I don’t need to tell anyone here about the current sorry state of the Toronto Raptors. On Wednesday night in Phoenix, the club lost for the sixth time in seven games. To put that start in perspective, their sixth loss last season didn’t come until game #21. As of today, they are just half a game up on the Eastern Conference basement-dwelling Detroit Pistons.
It’s no surprise, then, that the natives are growing restless. Raptors fans are on the precipice of panic, if not already there. Their current Western road swing, which has already produced one dispiriting loss, has taken on ‘make or break’ significance.
So, is this rock bottom? For any shot at salvaging the season, it pretty well has to be. We are 1/10th of the way through the 72-game campaign and have only played two of last year’s postseason teams (the Boston Celtics and Philadelphia 76ers) to date. Unfortunately, the upcoming schedule offers little in the way of easy, galvanizing wins to cherry-pick.
Let’s break down what’s still to come for Toronto as things continue to spiral and the season gets perilously close to full-blown disaster status.
Jan. 8th – @Sacramento
The Sacramento Kings might look like a soft spot on the schedule, but the Raps can’t afford to take anyone lightly at the moment, certainly not a 4-4 group that has already counted wins over the Denver Nuggets (twice!) and rising Phoenix Suns.
Though their defense is still lacking, a young core featuring De’Aaron Fox, Buddy Hield, Marvin Bagley III, and rookie Tyrese Haliburton has proven to be dynamic offensively. Fox’s status is up in the air after leaving Wednesday’s win over the Chicago Bulls with right hamstring tightness.
Jan. 10th – @Golden State
There won’t be much hype nor will there be buzz surrounding Sunday’s 2019 Finals rematch against the Golden State Warriors. The Dubs can still light it up, as evidenced by their back-to-back 137-point outputs this past week. They’ve also, however, lost games by 26, 39, and 25 points already this season on the way to a 4-4 record. Steph Curry could be a headache for a club struggling to contain shooters (the Suns made 21 threes on 52.5% shooting on Wednesday night), while James Wiseman and Draymond Green could be trouble on the glass against a thin frontcourt.
Jan. 11th – @Portland
Toronto wraps its four-game West swing with its first back-to-back of the season in Portland. While Damian Lillard and CJ McCollum have been their usual explosive selves this season, the Blazers have struggled out to a 3-4 record as they look to better incorporate newcomers Robert Covington and Derrick Jones.

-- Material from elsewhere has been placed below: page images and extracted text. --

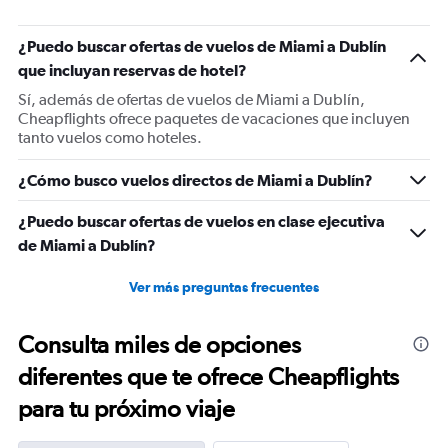
has
1
¿Puedo buscar ofertas de vuelos de Miami a Dublín
Y
que incluyan reservas de hotel?
axis
displaying
Sí, además de ofertas de vuelos de Miami a Dublín,
values.
Cheapflights ofrece paquetes de vacaciones que incluyen
Range:
tanto vuelos como hoteles.
0
to
¿Cómo busco vuelos directos de Miami a Dublín?
1500.
¿Puedo buscar ofertas de vuelos en clase ejecutiva
de Miami a Dublín?
Ver más preguntas frecuentes
Consulta miles de opciones
diferentes que te ofrece Cheapflights
para tu próximo viaje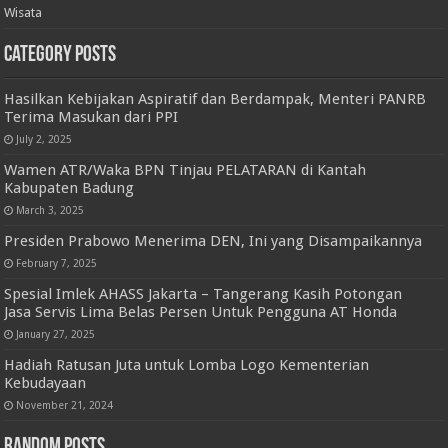
Wisata
Category Posts
Hasilkan Kebijakan Aspiratif dan Berdampak, Menteri PANRB
Terima Masukan dari PPI
July 2, 2025
Wamen ATR/Waka BPN Tinjau PELATARAN di Kantah
Kabupaten Badung
March 3, 2025
Presiden Prabowo Menerima DEN, Ini yang Disampaikannya
February 7, 2025
Spesial Imlek AHASS Jakarta – Tangerang Kasih Potongan
Jasa Servis Lima Belas Persen Untuk Pengguna AT Honda
January 27, 2025
Hadiah Ratusan Juta untuk Lomba Logo Kementerian
Kebudayaan
November 21, 2024
Random Posts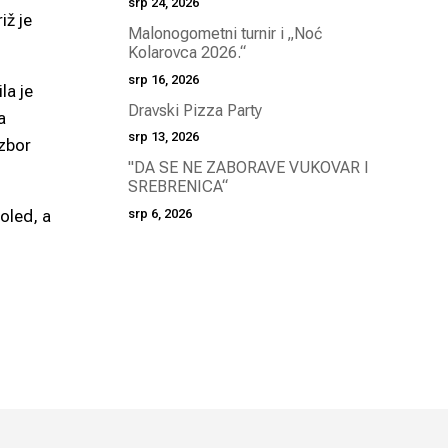
srp 24, 2026
iž je
Malonogometni turnir i „Noć
Kolarovca 2026.“
srp 16, 2026
la je
Dravski Pizza Party
a
srp 13, 2026
 zbor
"DA SE NE ZABORAVE VUKOVAR I
SREBRENICA“
srp 6, 2026
doled, a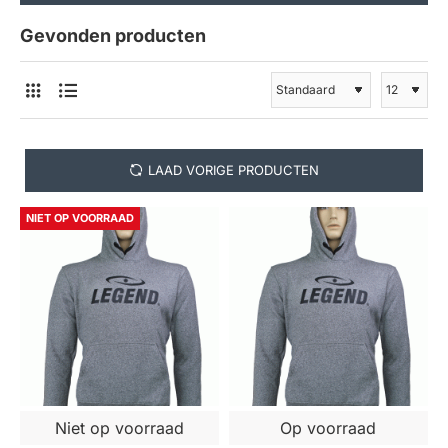
Gevonden producten
LAAD VORIGE PRODUCTEN
NIET OP VOORRAAD
Niet op voorraad
Op voorraad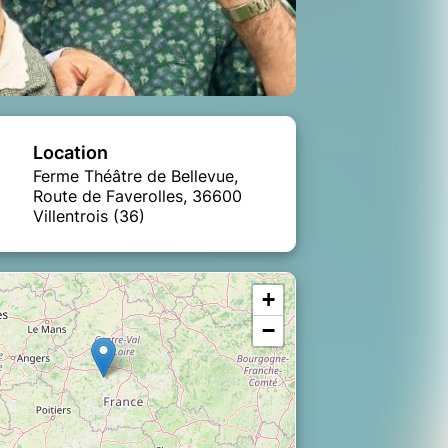
Location
Ferme Théâtre de Bellevue,
Route de Faverolles, 36600
Villentrois (36)
+
−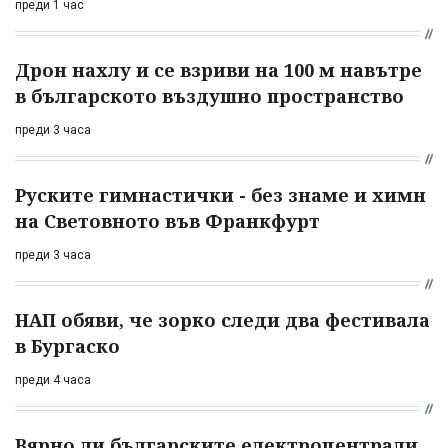
преди 1 час
Дрон нахлу и се взриви на 100 м навътре
в българското въздушно пространство
преди 3 часа
Руските гимнастички - без знаме и химн
на Световното във Франкфурт
преди 3 часа
НАП обяви, че зорко следи два фестивала
в Бургаско
преди 4 часа
Вярно ли българските електроцентрали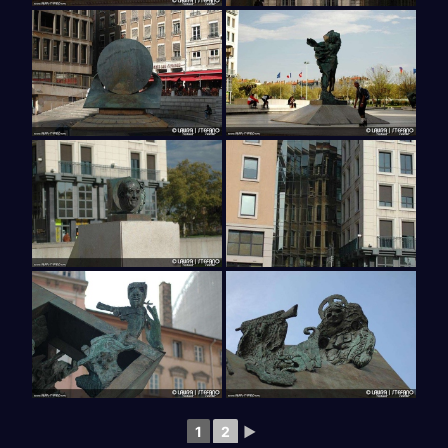
1
2
►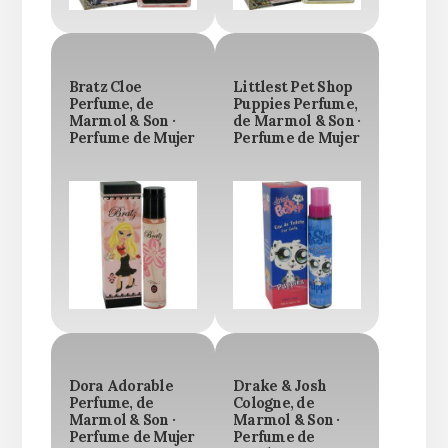
Bratz Cloe
Littlest Pet Shop
Perfume, de
Puppies Perfume,
Marmol & Son ·
de Marmol & Son ·
Perfume de Mujer
Perfume de Mujer
Dora Adorable
Drake & Josh
Perfume, de
Cologne, de
Marmol & Son ·
Marmol & Son ·
Perfume de Mujer
Perfume de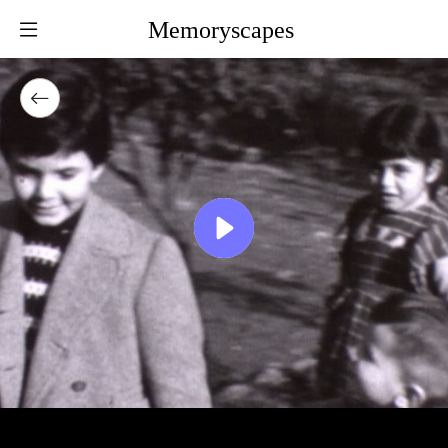
Memoryscapes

The two wings have combined for just 13.1 points per game despite both seeing more than 30 minutes of floor time. Portland’s ceiling is quite high if Covington and Jones figure out how to blend into the system, as evidenced by the club’s takedown of the defending champion Los Angeles Lakers.
Jan. 14th and 16th – vs Charlotte
The Raptors get introduced to another strange quirk of the 2020-21 season next week when they host the Charlotte Hornets for two consecutive games at Tampa’s Amalie Arena. The good news in Charlotte is that Gordon Hayward is healthy and producing, having played in each of the team’s first eight games and coming off of a career-high 44-point performance against Atlanta. But Hayward and his big new contract haven’t helped the Hornets climb the standings, sitting at 3-5 with Devonte’ Graham struggling and Malik Monk relegated to sparse mop-up duty.
Jan 18th – vs Dallas
By the time the Dallas Mavericks arrive in Tampa, Kristaps Porzingis will likely be fully recovered after offseason knee surgery and back in the lineup for the Mavs. That’s great news for Dallas, who has struggled to find a reliable secondary option to Luka Doncic en route to a 3-4 mark this season. The news is less positive for the Raptors, who needed a 30-comeback against a Doncic-less Dallas squad just to salvage a 1-1 head-to-head split last season.

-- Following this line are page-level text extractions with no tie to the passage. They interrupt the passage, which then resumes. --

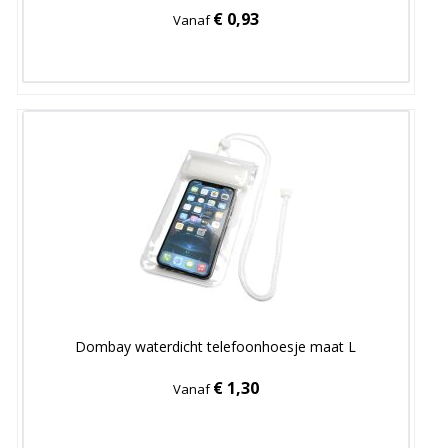
€ 0,93
Vanaf
Dombay waterdicht telefoonhoesje maat L
€ 1,30
Vanaf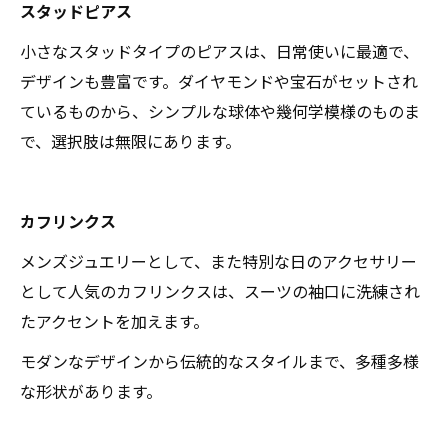
スタッドピアス
小さなスタッドタイプのピアスは、日常使いに最適で、
デザインも豊富です。ダイヤモンドや宝石がセットされ
ているものから、シンプルな球体や幾何学模様のものま
で、選択肢は無限にあります。
カフリンクス
メンズジュエリーとして、また特別な日のアクセサリー
として人気のカフリンクスは、スーツの袖口に洗練され
たアクセントを加えます。
モダンなデザインから伝統的なスタイルまで、多種多様
な形状があります。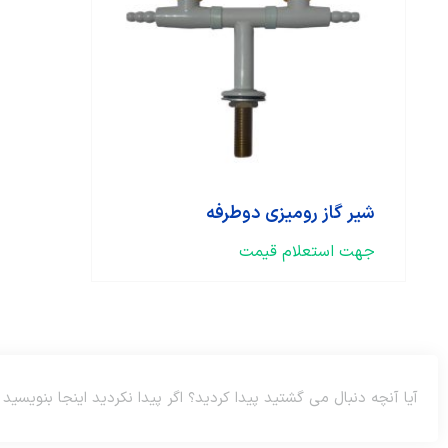
شیر گاز رومیزی دوطرفه
جهت استعلام قیمت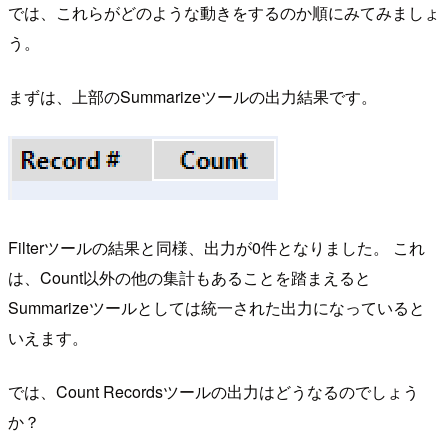
では、これらがどのような動きをするのか順にみてみましょ
う。
まずは、上部のSummarizeツールの出力結果です。
Filterツールの結果と同様、出力が0件となりました。 これ
は、Count以外の他の集計もあることを踏まえると
Summarizeツールとしては統一された出力になっていると
いえます。
では、Count Recordsツールの出力はどうなるのでしょう
か？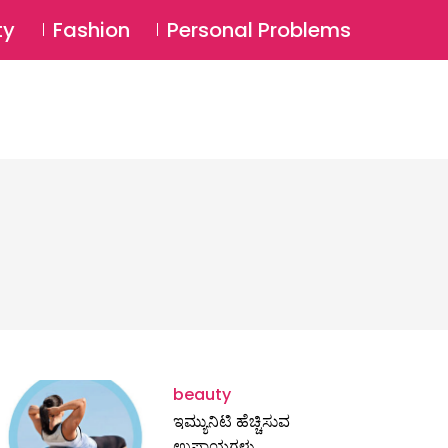
⚲
BSCRIBE
Login
ty
Fashion
Personal Problems
⚲
beauty
ಇಮ್ಯುನಿಟಿ ಹೆಚ್ಚಿಸುವ
ಉಪಾಯಗಳು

Jan. 20th and 22nd – vs Miami
The Miami Heat are yet another East contender off to a slow start this season. The reigning finalists are 3-4, including allowing 144 points in a 47-point crushing at the hands of the Milwaukee Bucks. Given that Miami was still playing a mere two and a half months prior to the December 23rd season opener, some fatigue-related effects make sense. Still, the Heat offers one of the best transition defenses in the league and could make the Raps, already struggling to generate offense, very uncomfortable.
On the surface, these next eight games could offer a small sliver of encouragement for a Raptors fan base seeking hope for a quick and imminent turn-around. After all, none of the aforementioned teams currently sports a record above .500. Each, however, presents challenges of their own, highlighting just how few easy nights there are to be had in the current NBA.
The upcoming schedule offers a snapshot of the identity crisis quickly forming for the Toronto Raptors. The 2019-20 version of the club could reasonably expect to win the vast majority of these contests. But that was then and this is now, as Toronto has a significantly worse record than any of the teams they’re set to play.